The Baltic states are creating a common travel zone from next week that will allow Estonians, Latvians and Lithuanians to move freely between each other's countries.
In what will be the first free movement as Europe begins to ease coronavirus restrictions, the leaders of the three countries said they will open their borders to allow free movement between citizens.
Early lockdowns have led their countries to successfully tackle the pandemic with very low infection and death rates. They have also been able to keep much of their economies relatively unharmed.
The three prime ministers said the internal borders would open next Friday, 15 May. People from outside the three Baltic countries would still have to go into quarantine for 14 days on arrival.
“We agreed that all three Baltic countries have properly contained the spread of coronavirus,” Lithuania's prime minister, Saulius Skvernelis, wrote on Facebook. “We also trust each other's health systems.” Lithuania declared a state of emergency on 26 February and a full lockdown two weeks later.
Latvia was also quick to react to the outbreak, closing all schools and universities and banning mass gatherings on 13 March. Estonia declared a state of emergency on the same day. This was a full ten days before Britain instigated a lockdown that was too late to prevent it from recording Europe’s highest death toll, with total fatalities exceeding 32,000 on Tuesday.
By comparison Latvia has experienced 17 deaths, Lithuania 49 and Estonia 55 deaths.

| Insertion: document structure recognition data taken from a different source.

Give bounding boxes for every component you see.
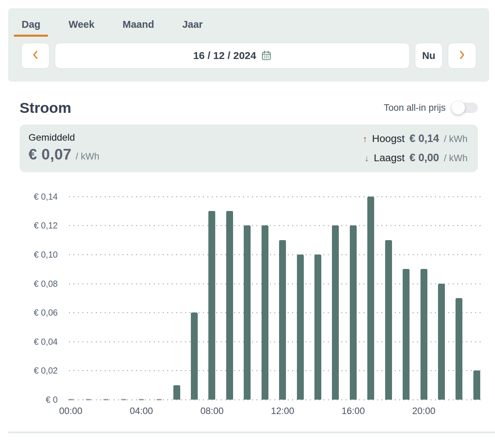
all-in-price-toggle-label: Toon all-in prijs <box>384 103 446 113</box>
price-bar-chart: € 0€ 0,02€ 0,04€ 0,06€ 0,08€ 0,10€ 0,12€… <box>0 184 495 432</box>
y-tick-label: € 0,02 <box>13 366 58 376</box>
price-bar[interactable] <box>367 197 374 400</box>
price-bar[interactable] <box>173 385 180 400</box>
price-bar-zero[interactable] <box>157 399 162 400</box>
tab-jaar-label: Jaar <box>182 19 203 30</box>
tab-maand[interactable]: Maand <box>123 19 154 39</box>
tab-week[interactable]: Week <box>69 19 94 39</box>
period-header-card: Dag Week Maand Jaar 16 / 12 / 2024 <box>8 8 489 82</box>
highest-value: € 0,14 <box>410 132 439 145</box>
price-bar[interactable] <box>350 225 357 400</box>
y-tick-label: € 0,04 <box>13 337 58 346</box>
price-bar[interactable] <box>421 269 427 400</box>
grid-line <box>67 370 481 371</box>
price-bar-zero[interactable] <box>121 399 126 400</box>
price-bar[interactable] <box>191 313 198 400</box>
all-in-price-toggle[interactable] <box>452 103 478 113</box>
y-tick-label: € 0,14 <box>13 191 58 201</box>
bottom-divider <box>8 432 495 433</box>
average-label: Gemiddeld <box>28 132 99 143</box>
y-tick-label: € 0 <box>13 394 58 404</box>
y-tick-label: € 0,06 <box>13 308 58 318</box>
highest-unit: / kWh <box>444 134 468 144</box>
arrow-down-icon: ↓ <box>365 153 369 164</box>
price-bar[interactable] <box>385 240 392 400</box>
page-title: Stroom <box>20 100 71 116</box>
grid-line <box>67 341 481 342</box>
price-bar[interactable] <box>244 225 251 400</box>
y-tick-label: € 0,12 <box>13 221 58 231</box>
period-tabs: Dag Week Maand Jaar <box>21 19 476 39</box>
date-input[interactable]: 16 / 12 / 2024 <box>55 43 410 69</box>
grid-line <box>67 312 481 313</box>
x-tick-label: 04:00 <box>126 406 157 416</box>
date-value: 16 / 12 / 2024 <box>193 50 256 61</box>
grid-line <box>67 225 481 226</box>
tab-jaar[interactable]: Jaar <box>182 19 203 39</box>
y-tick-label: € 0,08 <box>13 279 58 288</box>
chevron-right-icon <box>458 50 466 61</box>
lowest-unit: / kWh <box>444 153 468 164</box>
price-bar[interactable] <box>456 298 462 400</box>
grid-line <box>67 399 481 400</box>
x-tick-label: 00:00 <box>55 406 86 416</box>
price-bar-zero[interactable] <box>139 399 144 400</box>
price-bar[interactable] <box>332 225 339 400</box>
grid-line <box>67 283 481 284</box>
tab-week-label: Week <box>69 19 94 30</box>
x-tick-label: 16:00 <box>338 406 369 416</box>
price-bar[interactable] <box>279 240 286 400</box>
price-bar[interactable] <box>314 255 321 400</box>
price-bar-zero[interactable] <box>68 399 73 400</box>
x-tick-label: 20:00 <box>408 406 439 416</box>
price-stats-panel: Gemiddeld € 0,07 / kWh ↑ Hoogst € 0,14 /… <box>20 125 478 172</box>
price-bar[interactable] <box>226 211 233 400</box>
average-unit: / kWh <box>76 151 99 162</box>
price-bar[interactable] <box>403 269 410 400</box>
highest-label: Hoogst <box>372 133 405 144</box>
previous-day-button[interactable] <box>21 43 49 69</box>
date-controls: 16 / 12 / 2024 Nu <box>21 43 476 69</box>
tab-dag[interactable]: Dag <box>22 19 41 39</box>
chevron-left-icon <box>32 50 39 61</box>
now-button-label: Nu <box>422 50 436 61</box>
calendar-icon <box>262 50 271 61</box>
next-day-button[interactable] <box>448 43 476 69</box>
price-bar[interactable] <box>208 211 215 400</box>
y-tick-label: € 0,10 <box>13 249 58 259</box>
price-bar[interactable] <box>297 255 304 400</box>
tab-dag-label: Dag <box>22 19 41 30</box>
tab-maand-label: Maand <box>123 19 154 30</box>
now-button[interactable]: Nu <box>415 43 442 69</box>
price-bar[interactable] <box>262 225 268 400</box>
lowest-label: Laagst <box>374 152 405 164</box>
price-bar[interactable] <box>473 370 480 400</box>
active-tab-underline <box>14 35 48 37</box>
average-value: € 0,07 <box>28 146 71 163</box>
x-tick-label: 12:00 <box>267 406 298 416</box>
price-bar[interactable] <box>438 284 445 400</box>
toggle-knob <box>451 101 465 115</box>
price-bar-zero[interactable] <box>103 399 108 400</box>
lowest-value: € 0,00 <box>410 152 439 164</box>
grid-line <box>67 196 481 197</box>
arrow-up-icon: ↑ <box>363 134 367 144</box>
grid-line <box>67 254 481 255</box>
x-tick-label: 08:00 <box>196 406 227 416</box>
price-bar-zero[interactable] <box>86 399 91 400</box>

This is from a total population of 6 million compared to Britain’s 66 million, an equivalent to one Covid-19 death per 50,000 people as opposed to the UK’s one in 2,062.
A key part of the European Union’s economic success is based on the Schengen Treaty, which allows free movement within its 27 countries. This has been severely curtailed by the coronavirus outbreak, with many countries closing their borders to non-citizens.
The Baltics will be the first common travel zone within the EU since the outbreak.
It is also similar to the ‘travel bubble’ that has been agreed between Australia and New Zealand after largely eliminating the outbreak in their borders.
Artis Pabriks, Latvia’s deputy prime minister, said the low number of coronavirus infections – still below 900 – shows that his country was in the “elite group of nations that have managed to virtually contain the virus”.
“The government has managed to do so even without a complete lockdown.
Latvia managed to keep its population safe even while keeping some parts of the economy – garden shops, opticians, even shopping centres for the most part – open,” he was due to tell an upcoming seminar at the Royal United Services Institute.
However, the Baltic states’ move might cause some disquiet with Russia, which borders all three countries, and has more than one million of its citizens living in them.
There is also still a large Nato force in the region, including a sizeable British presence, acting as a deterrent to any hostile acts from Russia.